About 40 people attended last night's meeting, and most had something to say about the library situation.
"We have a lot of work to do," Kristin Gordon, financial secretary for the Byron-Bergen Public Library Board, said after the meeting. "It's obvious to me that the consensus of the crowd is to keep both libraries open. The public feedback is important. There were lots of good points made tonight and I assure you none of it will fall on deaf ears.
Certainly, both library locations have their supporters.
The town people seem to favor Gillam-Grant, while the village folk like their easily accessible library location.
"Kids walk to the library every day," Cheryl Wittman, of Bergen, who said she's lived in the area for 29 years. "A lot of the programs they have at night, the summer programs, and lots of parents work so they can't take them there, so they need to walk."
An older woman in the audience said a short time later, “It’s got to stay in the village. It’s got to.”
But many town residents seemed to favor the Gillam-Grant location, arguing that it is more easily accessible to the entire community, not just the village residents.
It is also a newer, slightly large facility.
The village library is about 1,400 square feet and was described by board members as small and in need of expansion. The Gillam-Grant location is 2,000 square feet and has room for offices and storage space.
The rent for the Gillam-Grant location, however, is $8,000 per month, while the village location is $1,200 per month.
One audience member pointed out that with a combined library, with increased traffic and more books to store, the additional 600 sq. ft. isn't that much more space.
And all of the options for the community are like that -- every option has pros in cons.
In fact, every member of the crowd received a piece of paper that listed the four main options with the pros and cons of each option written out.

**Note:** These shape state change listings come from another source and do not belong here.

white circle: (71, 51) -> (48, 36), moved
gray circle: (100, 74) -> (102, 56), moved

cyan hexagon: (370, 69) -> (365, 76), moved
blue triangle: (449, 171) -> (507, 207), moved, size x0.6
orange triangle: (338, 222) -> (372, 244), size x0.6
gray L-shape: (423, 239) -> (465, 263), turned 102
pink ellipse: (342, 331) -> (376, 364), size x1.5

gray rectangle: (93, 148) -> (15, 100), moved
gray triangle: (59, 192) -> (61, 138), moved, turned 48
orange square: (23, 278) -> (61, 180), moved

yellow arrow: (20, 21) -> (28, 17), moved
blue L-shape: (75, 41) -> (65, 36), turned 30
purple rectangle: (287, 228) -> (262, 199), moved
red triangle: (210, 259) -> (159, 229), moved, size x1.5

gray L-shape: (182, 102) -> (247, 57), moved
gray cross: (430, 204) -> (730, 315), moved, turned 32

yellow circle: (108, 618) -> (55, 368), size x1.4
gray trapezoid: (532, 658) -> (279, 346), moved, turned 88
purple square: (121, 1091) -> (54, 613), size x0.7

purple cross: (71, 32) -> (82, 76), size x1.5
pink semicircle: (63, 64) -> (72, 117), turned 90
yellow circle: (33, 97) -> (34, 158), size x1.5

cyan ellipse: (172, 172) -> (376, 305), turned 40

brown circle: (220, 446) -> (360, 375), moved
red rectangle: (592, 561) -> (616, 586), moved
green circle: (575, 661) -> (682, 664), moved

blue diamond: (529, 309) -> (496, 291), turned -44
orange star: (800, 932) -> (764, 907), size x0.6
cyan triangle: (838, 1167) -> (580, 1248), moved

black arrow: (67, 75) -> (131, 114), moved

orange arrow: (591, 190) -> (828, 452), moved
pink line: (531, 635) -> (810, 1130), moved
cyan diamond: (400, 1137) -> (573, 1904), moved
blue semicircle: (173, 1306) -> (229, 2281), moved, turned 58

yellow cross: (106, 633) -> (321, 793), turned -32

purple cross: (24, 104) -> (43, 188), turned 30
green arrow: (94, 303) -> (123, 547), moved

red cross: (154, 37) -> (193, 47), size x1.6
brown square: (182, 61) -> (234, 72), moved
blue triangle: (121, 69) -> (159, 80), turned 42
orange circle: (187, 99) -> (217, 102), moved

The four primary options are:
- Close the Gillam-Grant location and keep the village location;
- Close the village location and keep Gillam-Grant
- Obtain school district/special district library status
- Keep both locations open, relying on existing town funding or through status change.
None of the options are clear-cut winners. Besides the financial and space constraints associated with the current locations, an option that involves creating a new special district would take 18 months to two years to complete.
The funding for the Gillam-Grant location -- which pays for building operations and staffing -- is set to expire Dec. 31.
The comunity has a chance to come together again tonight at 7 p.m. to discuss the issue at the Bergen Village Hall.